I know I'm behind the times, bringing up Gwyneth's annoying mispronunciation of Anthony Hopkins' name as AnTony, but you're also talking to a girl who didn't start listening to Nirvana long after Kurt Cobain was dead.

Needless to say, I'm gonna go ahead and rant.

OK, first of all, your name is Gwyneth. GWYNETH. I'm sure that you were probably that bitch in school who corrected the sub in class whenever she called roll and accidentally said your name wrong, even though you shouldn't have given a fuck cause c'mon, she's just a sub and there for only one day, so shut up you whiny drama club baby and let her finish taking roll already.
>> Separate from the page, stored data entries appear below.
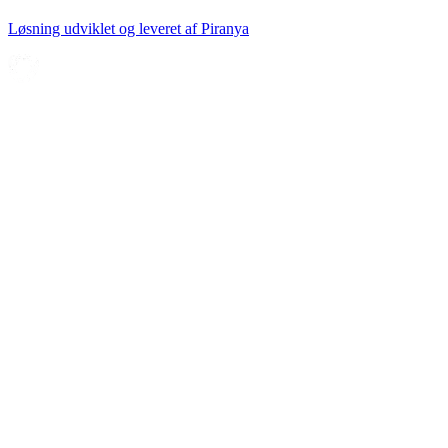
Løsning udviklet og leveret af
Piranya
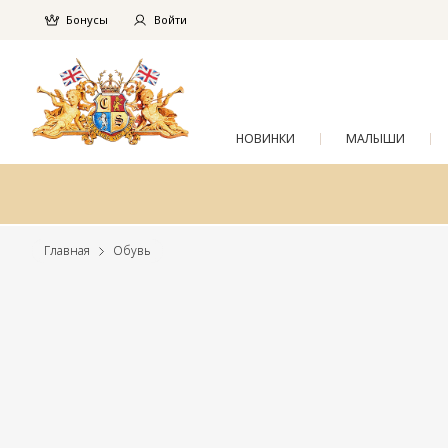
Бонусы
Войти
НОВИНКИ
МАЛЫШИ
Главная
Обувь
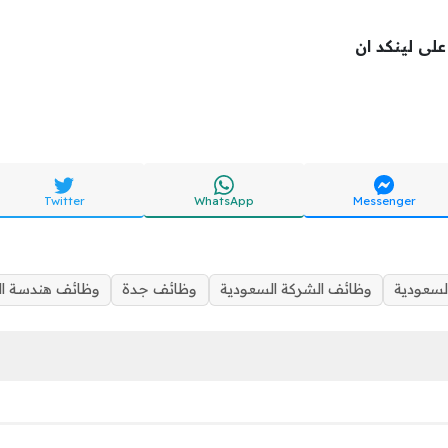
لى لينكد ان
Twitter
WhatsApp
Messenger
لسعودية
وظائف الشركة السعودية
وظائف جدة
وظائف هندسة ال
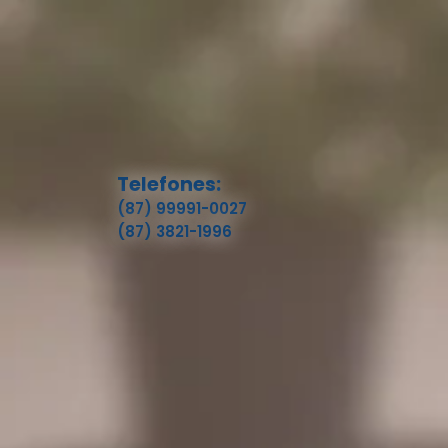
Telefones:
(87) 99991-0027
(87) 3821-1996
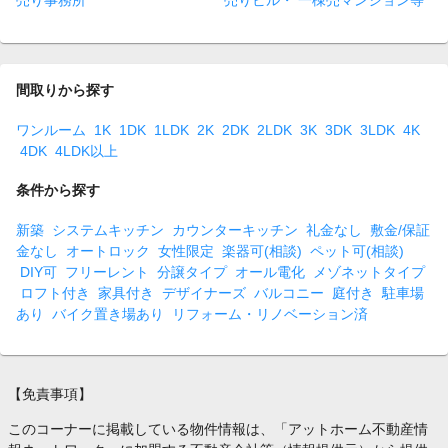
売り事務所
売りビル・ 一棟売マンション等
間取りから探す
ワンルーム
1K
1DK
1LDK
2K
2DK
2LDK
3K
3DK
3LDK
4K
4DK
4LDK以上
条件から探す
新築
システムキッチン
カウンターキッチン
礼金なし
敷金/保証
金なし
オートロック
女性限定
楽器可(相談)
ペット可(相談)
DIY可
フリーレント
分譲タイプ
オール電化
メゾネットタイプ
ロフト付き
家具付き
デザイナーズ
バルコニー
庭付き
駐車場
あり
バイク置き場あり
リフォーム・リノベーション済
【免責事項】
このコーナーに掲載している物件情報は、「アットホーム不動産情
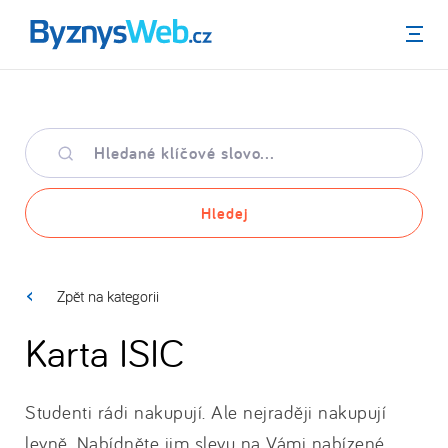
Menu
Hledané
klíčové
slovo
Hledej
Zpět na kategorii
Karta ISIC
Studenti rádi nakupují. Ale nejraději nakupují
levně. Nabídněte jim slevu na Vámi nabízené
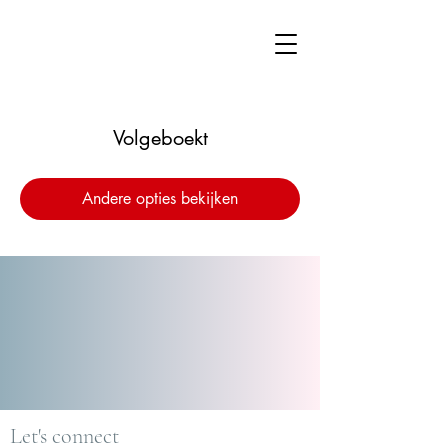
Volgeboekt
Andere opties bekijken
Let's connect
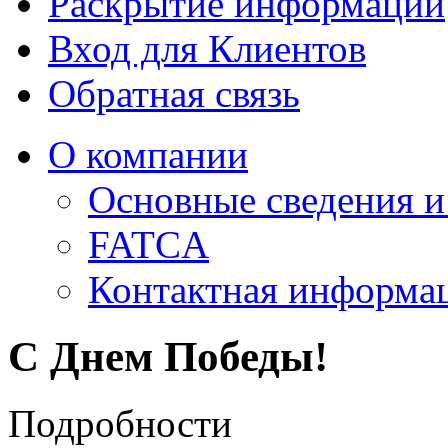
Раскрытие информации
Вход для Клиентов
Обратная связь
О компании
Основные сведения 
FATCA
Контактная информа
С Днем Победы!
Подробности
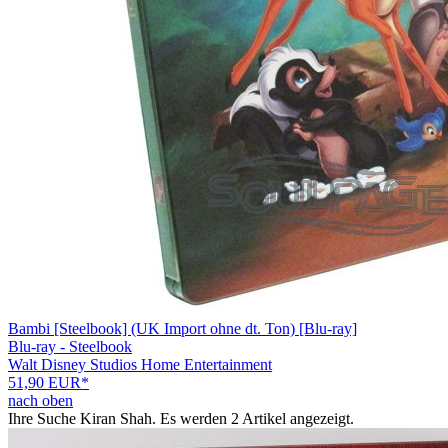
Bambi [Steelbook] (UK Import ohne dt. Ton) [Blu-ray]
Blu-ray - Steelbook
Walt Disney Studios Home Entertainment
51,90 EUR*
nach oben
Ihre Suche
Kiran Shah
. Es werden 2 Artikel angezeigt.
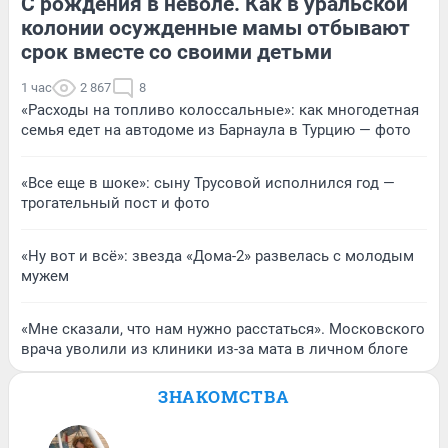
С рождения в неволе. Как в уральской
колонии осужденные мамы отбывают
срок вместе со своими детьми
1 час
2 867
8
«Расходы на топливо колоссальные»: как многодетная
семья едет на автодоме из Барнаула в Турцию — фото
«Все еще в шоке»: сыну Трусовой исполнился год —
трогательный пост и фото
«Ну вот и всё»: звезда «Дома-2» развелась с молодым
мужем
«Мне сказали, что нам нужно расстаться». Московского
врача уволили из клиники из-за мата в личном блоге
ЗНАКОМСТВА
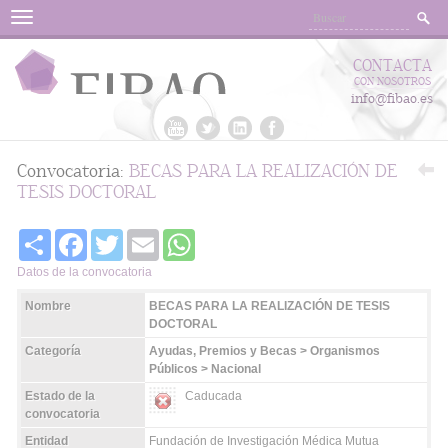
Menu
CONTACTA
CON NOSOTROS
info@fibao.es
Convocatoria:
BECAS PARA LA REALIZACIÓN DE
TESIS DOCTORAL
Share
Facebook
Twitter
Email
WhatsApp
Datos de la convocatoria
Nombre
BECAS PARA LA REALIZACIÓN DE TESIS
DOCTORAL
Categoría
Ayudas, Premios y Becas > Organismos
Públicos > Nacional
Estado de la
Caducada
convocatoria
Entidad
Fundación de Investigación Médica Mutua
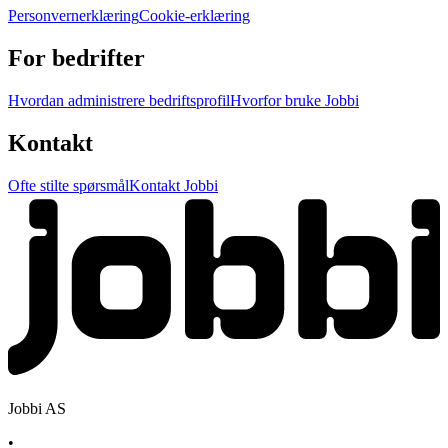
Personvernerklæring
Cookie-erklæring
For bedrifter
Hvordan administrere bedriftsprofil
Hvorfor bruke Jobbi
Kontakt
Ofte stilte spørsmål
Kontakt Jobbi
Jobbi AS
•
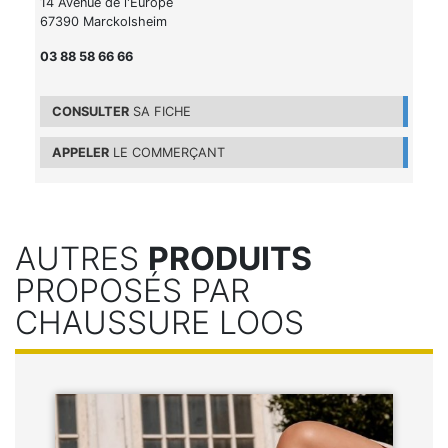
14 Avenue de l'Europe
67390 Marckolsheim
03 88 58 66 66
CONSULTER
SA FICHE
APPELER
LE COMMERÇANT
AUTRES
PRODUITS
PROPOSÉS PAR
CHAUSSURE LOOS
Secondly, you named your kid Apple and I'm sure you expect people to say it to her face without bursting into laughter on a repeated basis. The man's name is Anthony. It's not hard to remember. It's pretty standard. You worked with him, right? Unless, maybe it's some kind of inside joke where he called you GwyneTT on set and in retaliation, you were all, "Oh yeah, you think that little 'h' you left out isn't a big deal? Well, let's see how you like me now, AnTony! Ha! I mean, A!"

Or maybe, it's a stupid thing where you think that the original British pronunciation of Anthony's name can't POSSIBLY be the same as the pronunciation the rest of us unenlightened po' folk in the New (and therefore less cultured) World use and so you thought you'd school us. Like when Americans make movies set in any country in Europe and have all the actors use British accents, even if it's set in France or Italy, and NOT the United Kingdom.

Either way, I still think you're boring. And so is Coldplay. Except for that "Yellow" song.